Monday, 28 March 2022

Do Poor Countries Develop Rich Countries?

The story is told that the rich nations of the OECD give generously of their wealth to the poorer nations of the global south. This is to help them eradicate poverty and push them up the development ladder. During colonialism western powers may have enriched themselves by extracting resources and slave labour from their colonies. These days, they give more than $125bn (£102bn) in aid each year – solid evidence of their benevolent goodwill. That’s the story.


Source:https://www.gfmag.com

The US-based Global Financial Integrity (GFI) and the Centre for Applied Research at the Norwegian School of Economics recently published some fascinating data. What they discovered is that the flow of money from rich countries to poor countries pales in comparison to the flow that runs in the other direction.

In 2012, the last year of recorded data, developing countries received a total of $1.3tn, including all aid, investment, and income from abroad. But that same year some $3.3tn flowed out of them. In other words, developing countries sent $2tn more to the rest of the world than they received. Since 1980, these net outflows add up to $16.3tn – that’s how much money has been drained out of the global south over the past few decades. To get a sense for the scale of this, $16.3tn is is nearly close to the GDP of the United States

What this means is that the usual development narrative has it backwards. Aid is effectively flowing in reverse. Rich countries aren’t developing poor countries; poor countries are developing rich ones.

What do these large outflows consist of? Developing countries have forked out over $4.2tn in interest payments alone since 1980 – a direct cash transfer to big banks in New York and London, on a scale that dwarfs the aid that they received during the same period. Another big contributor is the income that foreigners make on their investments in developing countries and then repatriate back home. Think of all the profits that BP extracts from Nigeria’s oil reserves, for example, or that Anglo-American pulls out of South Africa’s gold mines.

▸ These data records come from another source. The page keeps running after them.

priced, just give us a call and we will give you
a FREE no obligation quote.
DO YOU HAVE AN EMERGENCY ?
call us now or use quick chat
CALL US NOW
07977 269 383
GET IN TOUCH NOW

But by far the biggest chunk of outflows has to do with unrecorded – and usually illicit – capital flight. GFI calculates that developing countries have lost a total of $13.4tn through unrecorded capital flight since 1980.

Multinational companies also “steal” money from developing countries through “same-invoice faking”, shifting profits illegally between their own subsidiaries by mutually faking trade invoice prices on both sides. For example, a subsidiary in Nigeria might dodge local taxes by shifting money to a related subsidiary in the British Virgin Islands, where the tax rate is effectively zero and where stolen funds can’t be traced.

Who is to blame for this disaster? Since illegal capital flight is such a big chunk of the problem, that’s a good place to start. Companies that lie on their trade invoices are clearly at fault; but why is it so easy for them to get away with it? In the past, customs officials could hold up transactions that looked dodgy, making it nearly impossible for anyone to cheat. But the World Trade Organisation claimed that this made trade inefficient, and since 1994 customs officials have been required to accept invoiced prices at face value except in very suspicious circumstances, making it difficult for them to seize illicit outflows.

Poor countries don’t need charity. They need justice. And justice is not difficult to deliver. But doing so would run up against the interests of powerful banks and corporations that extract significant material benefit from the existing system. The question is, does anyone have the courage?